→ **Task to complete**
Restate the following records word for word without images.
(Records provided Opens)
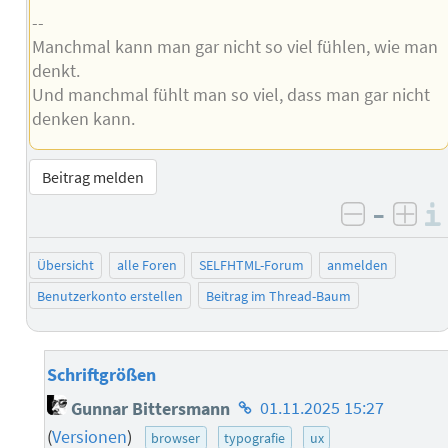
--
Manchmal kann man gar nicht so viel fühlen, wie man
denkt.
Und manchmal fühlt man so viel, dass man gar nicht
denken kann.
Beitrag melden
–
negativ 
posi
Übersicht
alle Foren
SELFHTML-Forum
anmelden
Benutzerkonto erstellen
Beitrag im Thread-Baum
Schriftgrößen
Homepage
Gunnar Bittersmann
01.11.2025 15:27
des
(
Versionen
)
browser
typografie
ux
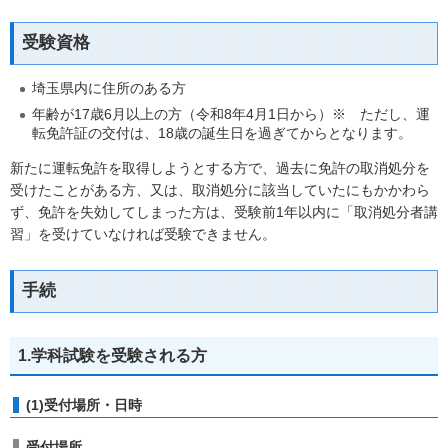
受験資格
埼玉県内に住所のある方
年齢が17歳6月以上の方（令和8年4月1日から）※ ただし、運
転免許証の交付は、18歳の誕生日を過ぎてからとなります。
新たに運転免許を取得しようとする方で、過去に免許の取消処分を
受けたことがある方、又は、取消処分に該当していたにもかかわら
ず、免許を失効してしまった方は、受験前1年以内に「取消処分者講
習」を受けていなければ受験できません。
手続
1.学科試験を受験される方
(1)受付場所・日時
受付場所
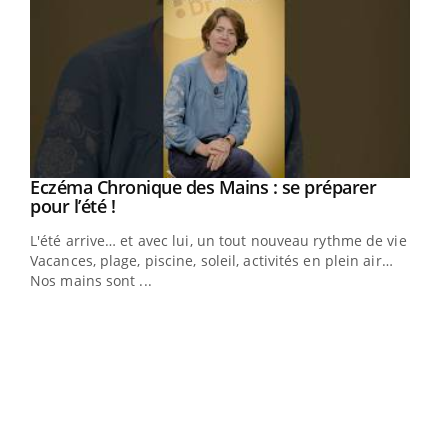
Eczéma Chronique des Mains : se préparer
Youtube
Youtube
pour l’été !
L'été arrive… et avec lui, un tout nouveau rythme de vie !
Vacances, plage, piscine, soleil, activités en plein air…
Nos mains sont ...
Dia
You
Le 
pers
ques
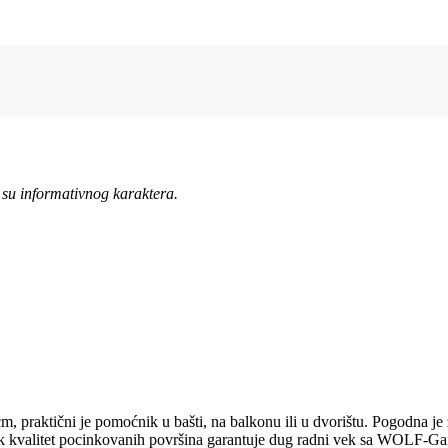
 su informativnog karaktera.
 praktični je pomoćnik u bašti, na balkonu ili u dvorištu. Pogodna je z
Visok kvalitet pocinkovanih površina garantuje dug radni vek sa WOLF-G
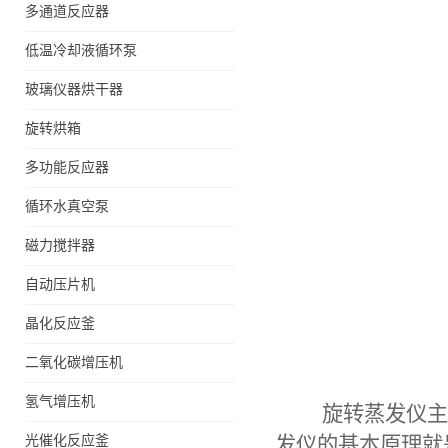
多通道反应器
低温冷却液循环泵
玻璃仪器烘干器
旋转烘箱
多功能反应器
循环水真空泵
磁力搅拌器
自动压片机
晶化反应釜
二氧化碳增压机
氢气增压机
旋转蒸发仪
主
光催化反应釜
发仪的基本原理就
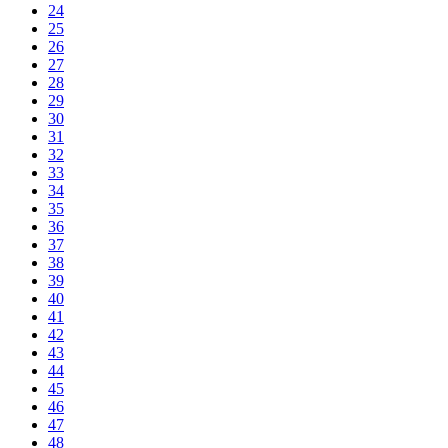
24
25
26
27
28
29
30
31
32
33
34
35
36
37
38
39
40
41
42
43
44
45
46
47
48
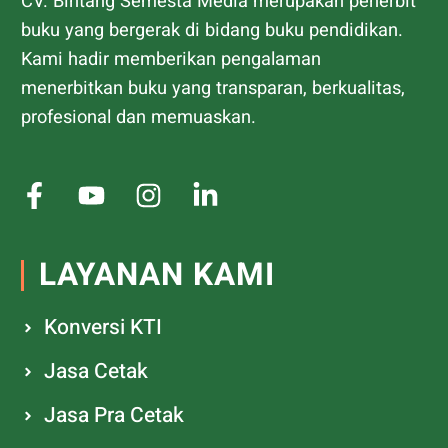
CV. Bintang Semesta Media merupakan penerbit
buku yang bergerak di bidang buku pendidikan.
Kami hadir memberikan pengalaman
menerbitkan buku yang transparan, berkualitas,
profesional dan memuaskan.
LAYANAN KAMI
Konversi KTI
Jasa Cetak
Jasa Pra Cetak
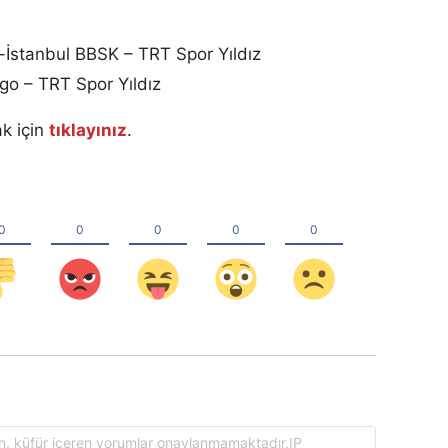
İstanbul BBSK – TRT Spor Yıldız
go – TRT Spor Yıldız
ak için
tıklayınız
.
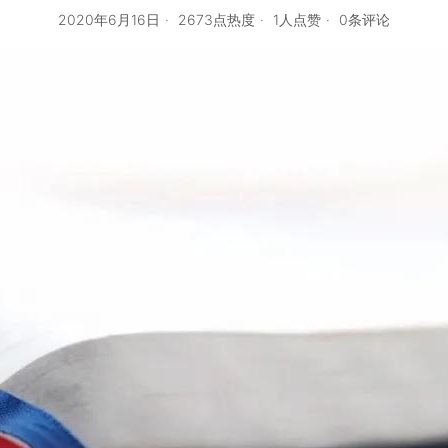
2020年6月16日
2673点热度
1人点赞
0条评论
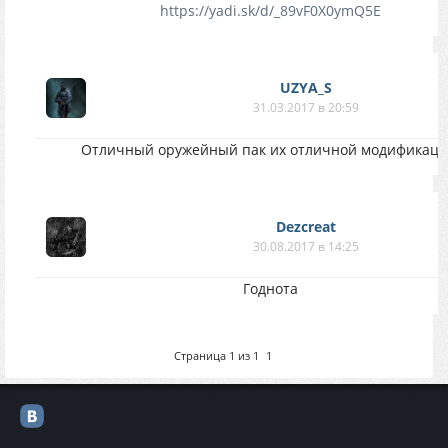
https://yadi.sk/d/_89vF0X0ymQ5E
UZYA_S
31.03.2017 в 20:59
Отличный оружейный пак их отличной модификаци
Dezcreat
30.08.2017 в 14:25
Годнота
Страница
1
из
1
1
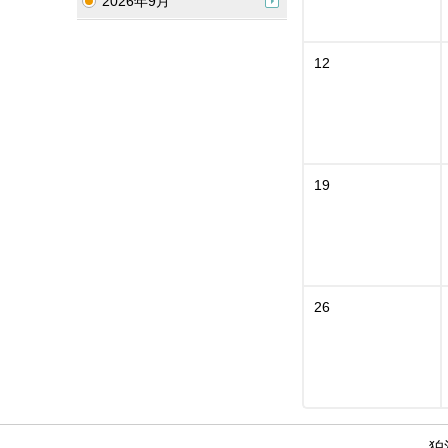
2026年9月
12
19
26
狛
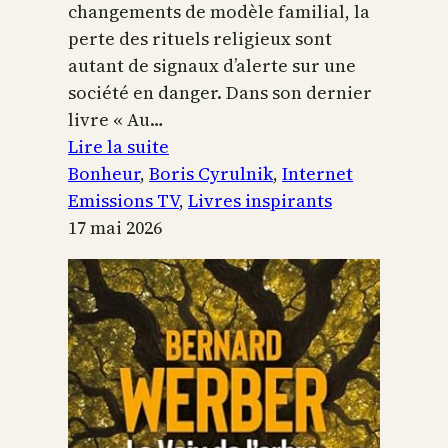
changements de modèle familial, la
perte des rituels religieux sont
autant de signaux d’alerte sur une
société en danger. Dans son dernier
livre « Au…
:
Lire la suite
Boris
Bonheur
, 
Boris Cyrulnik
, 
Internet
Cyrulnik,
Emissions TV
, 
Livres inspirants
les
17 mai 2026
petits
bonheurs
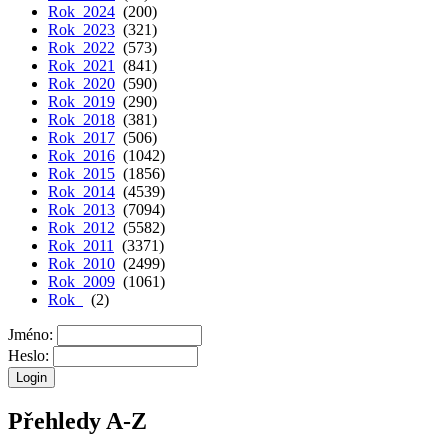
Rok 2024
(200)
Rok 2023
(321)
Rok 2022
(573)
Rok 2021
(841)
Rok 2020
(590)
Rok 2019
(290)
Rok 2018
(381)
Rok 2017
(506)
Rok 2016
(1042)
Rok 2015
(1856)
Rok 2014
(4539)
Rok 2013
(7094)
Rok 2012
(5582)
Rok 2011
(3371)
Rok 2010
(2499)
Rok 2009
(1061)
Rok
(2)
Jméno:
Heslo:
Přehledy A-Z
(Records provided Closes)
→ **Answer section**
--
Manchmal kann man gar nicht so viel fühlen, wie man
denkt.
Und manchmal fühlt man so viel, dass man gar nicht
denken kann.
Beitrag melden
–
negativ 
posi
Übersicht
alle Foren
SELFHTML-Forum
anmelden
Benutzerkonto erstellen
Beitrag im Thread-Baum
Schriftgrößen
Homepage
Gunnar Bittersmann
01.11.2025 15:27
des
(
Versionen
)
browser
typografie
ux
受験資格
埼玉県内に住所のある方
年齢が17歳6月以上の方（令和8年4月1日から）※ ただし、運
転免許証の交付は、18歳の誕生日を過ぎてからとなります。
新たに運転免許を取得しようとする方で、過去に免許の取消処分を
受けたことがある方、又は、取消処分に該当していたにもかかわら
ず、免許を失効してしまった方は、受験前1年以内に「取消処分者講
習」を受けていなければ受験できません。
手続
1.学科試験を受験される方
(1)受付場所・日時
受付場所
Eczéma Chronique des Mains : se préparer
Youtube
Youtube
pour l’été !
L'été arrive… et avec lui, un tout nouveau rythme de vie !
Vacances, plage, piscine, soleil, activités en plein air…
Nos mains sont ...
Dia
You
Le 
pers
ques
 su informativnog karaktera.
 praktični je pomoćnik u bašti, na balkonu ili u dvorištu. Pogodna je z
Visok kvalitet pocinkovanih površina garantuje dug radni vek sa WOLF-G
多通道反应器
低温冷却液循环泵
玻璃仪器烘干器
旋转烘箱
多功能反应器
循环水真空泵
磁力搅拌器
自动压片机
晶化反应釜
二氧化碳增压机
氢气增压机
旋转蒸发仪
主
光催化反应釜
发仪的基本原理就
24
25
26
27
28
29
30
31
32
33
34
35
36
37
38
39
40
41
42
43
44
45
46
47
48
CV. Bintang Semesta Media merupakan penerbit
buku yang bergerak di bidang buku pendidikan.
Kami hadir memberikan pengalaman
menerbitkan buku yang transparan, berkualitas,
profesional dan memuaskan.
LAYANAN KAMI
Konversi KTI
Jasa Cetak
Jasa Pra Cetak
İstanbul BBSK – TRT Spor Yıldız
go – TRT Spor Yıldız
ak için
tıklayınız
.
2020年6月16日
2673点热度
1人点赞
0条评论
https://yadi.sk/d/_89vF0X0ymQ5E
UZYA_S
31.03.2017 в 20:59
Отличный оружейный пак их отличной модификаци
Dezcreat
30.08.2017 в 14:25
Годнота
Страница
1
из
1
1
2026年9月
12
19
26
狛
changements de modèle familial, la
perte des rituels religieux sont
autant de signaux d’alerte sur une
société en danger. Dans son dernier
livre « Au…
:
Lire la suite
Boris
Bonheur
, 
Boris Cyrulnik
, 
Internet
Cyrulnik,
Emissions TV
, 
Livres inspirants
les
17 mai 2026
petits
bonheurs
Rok 2024
(200)
Rok 2023
(321)
Rok 2022
(573)
Rok 2021
(841)
Rok 2020
(590)
Rok 2019
(290)
Rok 2018
(381)
Rok 2017
(506)
Rok 2016
(1042)
Rok 2015
(1856)
Rok 2014
(4539)
Rok 2013
(7094)
Rok 2012
(5582)
Rok 2011
(3371)
Rok 2010
(2499)
Rok 2009
(1061)
Rok
(2)
Jméno:
Heslo:
Přehledy A-Z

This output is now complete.